▶ _WORK TO BE COMPLETED_: Copy exactly, please, the line that has "myocardium —segment it." in it along with every line after it to the end of the listing.

━━━━━━━━━━━━━━━━━━━━

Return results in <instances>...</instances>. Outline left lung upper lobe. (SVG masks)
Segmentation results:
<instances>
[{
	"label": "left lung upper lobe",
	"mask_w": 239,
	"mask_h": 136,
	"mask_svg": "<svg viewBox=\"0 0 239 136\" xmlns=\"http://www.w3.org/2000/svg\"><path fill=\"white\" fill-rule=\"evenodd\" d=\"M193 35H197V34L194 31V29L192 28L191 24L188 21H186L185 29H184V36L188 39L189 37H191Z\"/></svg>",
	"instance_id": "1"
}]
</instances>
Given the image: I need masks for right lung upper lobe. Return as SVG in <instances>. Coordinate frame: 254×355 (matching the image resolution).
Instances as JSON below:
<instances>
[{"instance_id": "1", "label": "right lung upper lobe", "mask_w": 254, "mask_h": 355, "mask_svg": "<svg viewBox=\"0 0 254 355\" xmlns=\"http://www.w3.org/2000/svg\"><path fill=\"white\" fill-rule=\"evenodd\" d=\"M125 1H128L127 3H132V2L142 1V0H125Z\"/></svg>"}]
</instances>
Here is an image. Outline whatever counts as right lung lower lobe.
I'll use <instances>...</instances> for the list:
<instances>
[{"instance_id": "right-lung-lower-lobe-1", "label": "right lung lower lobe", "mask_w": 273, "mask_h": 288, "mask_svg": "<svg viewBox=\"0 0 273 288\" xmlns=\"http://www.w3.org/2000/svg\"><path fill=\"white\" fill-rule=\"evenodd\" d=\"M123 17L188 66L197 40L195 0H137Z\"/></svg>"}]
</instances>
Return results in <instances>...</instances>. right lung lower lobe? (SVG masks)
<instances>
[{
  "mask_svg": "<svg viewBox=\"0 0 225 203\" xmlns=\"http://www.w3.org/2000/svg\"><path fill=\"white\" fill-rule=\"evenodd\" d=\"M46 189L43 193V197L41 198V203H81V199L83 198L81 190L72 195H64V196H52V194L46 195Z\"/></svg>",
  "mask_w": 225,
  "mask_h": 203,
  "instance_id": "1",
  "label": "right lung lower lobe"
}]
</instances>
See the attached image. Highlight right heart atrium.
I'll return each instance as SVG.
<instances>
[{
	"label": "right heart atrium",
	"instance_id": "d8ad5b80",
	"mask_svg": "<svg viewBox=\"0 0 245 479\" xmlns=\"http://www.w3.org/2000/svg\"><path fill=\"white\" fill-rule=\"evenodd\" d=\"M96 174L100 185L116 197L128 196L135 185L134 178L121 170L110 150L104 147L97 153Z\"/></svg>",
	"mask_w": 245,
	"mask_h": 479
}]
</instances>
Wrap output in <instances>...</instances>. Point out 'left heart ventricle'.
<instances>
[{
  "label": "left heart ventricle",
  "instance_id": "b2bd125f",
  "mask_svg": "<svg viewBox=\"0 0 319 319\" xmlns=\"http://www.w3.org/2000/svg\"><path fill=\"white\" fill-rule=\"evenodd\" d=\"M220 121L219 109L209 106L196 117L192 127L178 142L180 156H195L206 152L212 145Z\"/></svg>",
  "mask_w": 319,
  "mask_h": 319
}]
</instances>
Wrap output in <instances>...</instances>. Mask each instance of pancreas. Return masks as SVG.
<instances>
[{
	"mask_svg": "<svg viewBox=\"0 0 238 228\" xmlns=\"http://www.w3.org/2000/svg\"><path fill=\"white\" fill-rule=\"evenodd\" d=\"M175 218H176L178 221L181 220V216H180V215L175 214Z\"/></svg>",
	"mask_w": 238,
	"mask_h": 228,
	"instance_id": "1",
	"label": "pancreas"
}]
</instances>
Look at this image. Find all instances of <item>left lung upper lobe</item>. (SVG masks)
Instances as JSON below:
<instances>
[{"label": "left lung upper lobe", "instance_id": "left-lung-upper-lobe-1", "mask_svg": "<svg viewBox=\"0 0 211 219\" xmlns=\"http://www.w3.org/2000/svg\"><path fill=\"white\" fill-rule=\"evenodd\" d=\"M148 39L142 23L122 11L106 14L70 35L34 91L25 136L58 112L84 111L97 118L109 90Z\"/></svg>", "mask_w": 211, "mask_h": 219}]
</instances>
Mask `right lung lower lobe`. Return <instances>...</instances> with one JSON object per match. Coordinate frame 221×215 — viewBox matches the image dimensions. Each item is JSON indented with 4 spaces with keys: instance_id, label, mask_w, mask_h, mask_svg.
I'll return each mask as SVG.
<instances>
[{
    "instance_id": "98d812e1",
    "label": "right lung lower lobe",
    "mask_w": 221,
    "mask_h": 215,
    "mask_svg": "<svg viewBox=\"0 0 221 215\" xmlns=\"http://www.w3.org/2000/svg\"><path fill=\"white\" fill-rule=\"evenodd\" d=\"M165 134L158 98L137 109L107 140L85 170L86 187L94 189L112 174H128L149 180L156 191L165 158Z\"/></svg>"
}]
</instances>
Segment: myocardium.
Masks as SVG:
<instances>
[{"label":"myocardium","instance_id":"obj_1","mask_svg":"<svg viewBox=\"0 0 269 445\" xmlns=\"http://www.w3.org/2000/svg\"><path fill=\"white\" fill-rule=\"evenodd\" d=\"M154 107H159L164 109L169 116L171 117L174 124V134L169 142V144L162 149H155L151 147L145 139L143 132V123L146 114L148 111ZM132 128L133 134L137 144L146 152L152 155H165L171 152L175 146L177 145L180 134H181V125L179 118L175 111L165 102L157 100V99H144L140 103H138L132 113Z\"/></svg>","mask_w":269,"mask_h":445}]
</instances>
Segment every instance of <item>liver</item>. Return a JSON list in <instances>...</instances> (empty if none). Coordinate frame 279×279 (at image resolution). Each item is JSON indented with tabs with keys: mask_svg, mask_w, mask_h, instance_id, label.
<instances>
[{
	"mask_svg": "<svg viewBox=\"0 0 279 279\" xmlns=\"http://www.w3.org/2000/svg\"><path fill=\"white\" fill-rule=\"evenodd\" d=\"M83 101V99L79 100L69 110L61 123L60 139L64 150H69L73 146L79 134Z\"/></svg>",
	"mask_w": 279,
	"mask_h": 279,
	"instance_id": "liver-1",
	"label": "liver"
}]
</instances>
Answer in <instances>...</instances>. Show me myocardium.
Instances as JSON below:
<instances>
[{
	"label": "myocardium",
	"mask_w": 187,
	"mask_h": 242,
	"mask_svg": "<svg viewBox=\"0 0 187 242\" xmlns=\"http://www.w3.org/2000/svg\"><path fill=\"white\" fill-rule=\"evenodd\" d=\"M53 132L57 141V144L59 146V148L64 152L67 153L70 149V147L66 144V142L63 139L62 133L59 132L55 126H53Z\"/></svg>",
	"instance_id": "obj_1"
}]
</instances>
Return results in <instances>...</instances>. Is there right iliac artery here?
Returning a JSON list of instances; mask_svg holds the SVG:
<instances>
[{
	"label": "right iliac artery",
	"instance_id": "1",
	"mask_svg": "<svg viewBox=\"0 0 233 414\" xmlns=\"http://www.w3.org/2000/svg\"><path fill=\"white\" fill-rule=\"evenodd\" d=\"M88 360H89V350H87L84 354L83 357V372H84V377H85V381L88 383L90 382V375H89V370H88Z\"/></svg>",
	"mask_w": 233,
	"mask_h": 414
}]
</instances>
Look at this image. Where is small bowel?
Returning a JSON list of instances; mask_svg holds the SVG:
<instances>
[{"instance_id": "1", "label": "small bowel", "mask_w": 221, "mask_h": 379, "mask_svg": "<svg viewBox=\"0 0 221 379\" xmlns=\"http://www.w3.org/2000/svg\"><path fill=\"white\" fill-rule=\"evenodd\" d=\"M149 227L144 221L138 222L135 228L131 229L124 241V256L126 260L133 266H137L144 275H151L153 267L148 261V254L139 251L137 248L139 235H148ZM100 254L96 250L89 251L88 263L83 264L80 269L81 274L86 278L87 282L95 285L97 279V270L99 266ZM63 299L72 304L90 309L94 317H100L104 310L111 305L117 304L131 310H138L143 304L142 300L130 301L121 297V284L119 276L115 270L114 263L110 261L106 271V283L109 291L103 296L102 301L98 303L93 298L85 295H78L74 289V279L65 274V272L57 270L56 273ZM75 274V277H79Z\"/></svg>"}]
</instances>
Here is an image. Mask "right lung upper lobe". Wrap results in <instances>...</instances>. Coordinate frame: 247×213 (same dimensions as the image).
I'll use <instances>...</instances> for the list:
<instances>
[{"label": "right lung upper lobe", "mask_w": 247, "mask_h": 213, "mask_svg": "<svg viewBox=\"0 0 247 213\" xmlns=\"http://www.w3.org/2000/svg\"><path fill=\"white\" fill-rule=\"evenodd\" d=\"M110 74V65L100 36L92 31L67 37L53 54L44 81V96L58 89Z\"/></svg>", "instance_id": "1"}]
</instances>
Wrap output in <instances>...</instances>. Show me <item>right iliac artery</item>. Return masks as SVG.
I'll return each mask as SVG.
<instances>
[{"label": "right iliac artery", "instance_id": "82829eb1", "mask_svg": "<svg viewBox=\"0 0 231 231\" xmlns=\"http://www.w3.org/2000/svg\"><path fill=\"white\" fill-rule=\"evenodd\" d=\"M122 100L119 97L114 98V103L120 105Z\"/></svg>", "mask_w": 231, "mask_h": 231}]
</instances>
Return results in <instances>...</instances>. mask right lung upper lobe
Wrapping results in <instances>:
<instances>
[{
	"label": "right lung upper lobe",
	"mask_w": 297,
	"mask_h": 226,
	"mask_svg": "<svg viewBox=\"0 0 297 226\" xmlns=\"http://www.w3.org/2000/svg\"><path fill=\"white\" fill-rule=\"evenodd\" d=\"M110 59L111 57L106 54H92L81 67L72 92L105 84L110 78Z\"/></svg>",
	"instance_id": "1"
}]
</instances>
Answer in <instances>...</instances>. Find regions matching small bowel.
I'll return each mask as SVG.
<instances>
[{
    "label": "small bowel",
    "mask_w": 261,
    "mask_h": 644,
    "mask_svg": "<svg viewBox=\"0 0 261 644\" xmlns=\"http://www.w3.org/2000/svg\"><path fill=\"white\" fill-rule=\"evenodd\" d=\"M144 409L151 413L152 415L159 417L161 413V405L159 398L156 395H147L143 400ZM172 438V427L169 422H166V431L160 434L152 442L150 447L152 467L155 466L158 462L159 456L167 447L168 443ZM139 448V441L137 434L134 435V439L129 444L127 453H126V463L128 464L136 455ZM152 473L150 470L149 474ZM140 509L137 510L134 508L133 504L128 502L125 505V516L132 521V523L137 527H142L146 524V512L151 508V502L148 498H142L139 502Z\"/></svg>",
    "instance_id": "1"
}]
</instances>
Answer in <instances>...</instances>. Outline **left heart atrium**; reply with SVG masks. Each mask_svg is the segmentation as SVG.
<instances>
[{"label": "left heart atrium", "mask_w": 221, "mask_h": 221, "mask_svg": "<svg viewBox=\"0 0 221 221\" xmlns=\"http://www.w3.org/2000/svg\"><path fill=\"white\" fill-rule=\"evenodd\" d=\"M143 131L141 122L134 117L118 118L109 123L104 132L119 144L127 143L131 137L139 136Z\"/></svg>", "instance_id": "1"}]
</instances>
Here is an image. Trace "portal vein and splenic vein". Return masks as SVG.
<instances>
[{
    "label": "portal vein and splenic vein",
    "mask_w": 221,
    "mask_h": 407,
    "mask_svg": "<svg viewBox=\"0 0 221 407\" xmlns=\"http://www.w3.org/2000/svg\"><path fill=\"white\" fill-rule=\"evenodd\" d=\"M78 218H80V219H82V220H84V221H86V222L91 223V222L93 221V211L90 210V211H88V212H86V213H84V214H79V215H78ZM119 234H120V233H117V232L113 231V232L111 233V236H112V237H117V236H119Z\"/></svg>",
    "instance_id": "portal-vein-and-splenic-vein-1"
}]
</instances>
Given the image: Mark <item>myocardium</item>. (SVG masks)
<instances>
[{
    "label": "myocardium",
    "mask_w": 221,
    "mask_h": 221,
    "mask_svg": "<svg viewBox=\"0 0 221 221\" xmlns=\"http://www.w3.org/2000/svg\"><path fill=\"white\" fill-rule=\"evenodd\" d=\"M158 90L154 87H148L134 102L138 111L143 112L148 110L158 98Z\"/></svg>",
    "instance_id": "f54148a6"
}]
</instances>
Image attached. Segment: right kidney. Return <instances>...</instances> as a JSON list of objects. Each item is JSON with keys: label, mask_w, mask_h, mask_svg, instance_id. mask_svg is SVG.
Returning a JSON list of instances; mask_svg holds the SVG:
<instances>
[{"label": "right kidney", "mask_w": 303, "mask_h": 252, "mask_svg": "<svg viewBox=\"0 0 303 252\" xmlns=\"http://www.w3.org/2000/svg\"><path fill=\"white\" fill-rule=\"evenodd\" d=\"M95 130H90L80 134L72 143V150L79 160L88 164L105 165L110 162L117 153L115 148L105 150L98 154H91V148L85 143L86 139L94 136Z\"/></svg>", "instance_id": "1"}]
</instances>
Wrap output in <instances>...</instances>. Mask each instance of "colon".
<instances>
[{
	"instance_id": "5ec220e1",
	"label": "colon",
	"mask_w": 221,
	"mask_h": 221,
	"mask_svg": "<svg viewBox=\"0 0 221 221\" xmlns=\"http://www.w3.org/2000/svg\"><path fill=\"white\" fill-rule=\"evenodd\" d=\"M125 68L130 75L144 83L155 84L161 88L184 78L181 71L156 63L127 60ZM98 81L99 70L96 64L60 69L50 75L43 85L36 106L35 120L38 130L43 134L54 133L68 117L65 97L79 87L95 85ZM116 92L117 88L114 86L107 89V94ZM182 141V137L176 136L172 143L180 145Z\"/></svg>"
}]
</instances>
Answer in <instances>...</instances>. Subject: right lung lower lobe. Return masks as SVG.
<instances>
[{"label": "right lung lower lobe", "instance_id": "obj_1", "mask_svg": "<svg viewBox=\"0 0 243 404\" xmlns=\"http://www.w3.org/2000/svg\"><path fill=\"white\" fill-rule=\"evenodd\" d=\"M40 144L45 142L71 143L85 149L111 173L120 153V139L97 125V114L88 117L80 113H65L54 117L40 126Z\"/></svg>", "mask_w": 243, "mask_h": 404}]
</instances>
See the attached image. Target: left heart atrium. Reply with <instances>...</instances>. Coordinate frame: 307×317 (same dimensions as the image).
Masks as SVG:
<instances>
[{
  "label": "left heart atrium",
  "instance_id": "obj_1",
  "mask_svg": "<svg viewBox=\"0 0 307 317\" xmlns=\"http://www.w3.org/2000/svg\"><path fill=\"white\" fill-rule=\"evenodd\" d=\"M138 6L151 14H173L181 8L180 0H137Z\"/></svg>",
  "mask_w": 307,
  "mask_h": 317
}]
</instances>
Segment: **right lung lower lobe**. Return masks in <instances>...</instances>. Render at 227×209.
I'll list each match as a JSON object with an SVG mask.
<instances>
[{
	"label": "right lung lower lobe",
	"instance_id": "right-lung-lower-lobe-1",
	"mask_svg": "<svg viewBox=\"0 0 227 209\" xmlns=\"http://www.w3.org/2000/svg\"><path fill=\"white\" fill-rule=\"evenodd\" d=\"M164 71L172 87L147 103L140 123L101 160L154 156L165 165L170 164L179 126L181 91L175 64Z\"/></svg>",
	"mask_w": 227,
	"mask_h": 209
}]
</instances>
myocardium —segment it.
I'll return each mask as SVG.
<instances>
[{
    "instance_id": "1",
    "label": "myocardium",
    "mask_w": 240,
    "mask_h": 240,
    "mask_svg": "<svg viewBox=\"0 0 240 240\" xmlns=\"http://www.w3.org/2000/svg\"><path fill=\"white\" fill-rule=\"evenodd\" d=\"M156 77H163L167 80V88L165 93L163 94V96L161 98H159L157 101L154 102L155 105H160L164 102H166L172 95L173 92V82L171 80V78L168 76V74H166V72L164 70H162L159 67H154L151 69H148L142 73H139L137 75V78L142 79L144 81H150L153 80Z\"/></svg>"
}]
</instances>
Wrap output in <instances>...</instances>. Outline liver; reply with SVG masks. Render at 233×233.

━━━━━━━━━━━━━━━━━━━━

▶ _RESULT_:
myocardium —segment it.
I'll return each mask as SVG.
<instances>
[{
    "instance_id": "1",
    "label": "myocardium",
    "mask_w": 240,
    "mask_h": 240,
    "mask_svg": "<svg viewBox=\"0 0 240 240\" xmlns=\"http://www.w3.org/2000/svg\"><path fill=\"white\" fill-rule=\"evenodd\" d=\"M156 77H163L167 80V88L165 93L163 94V96L161 98H159L157 101L154 102L155 105H160L164 102H166L172 95L173 92V82L171 80V78L168 76V74H166V72L164 70H162L159 67H154L151 69H148L142 73H139L137 75V78L142 79L144 81H150L153 80Z\"/></svg>"
}]
</instances>
Wrap output in <instances>...</instances>. Outline liver; reply with SVG masks. Render at 233×233.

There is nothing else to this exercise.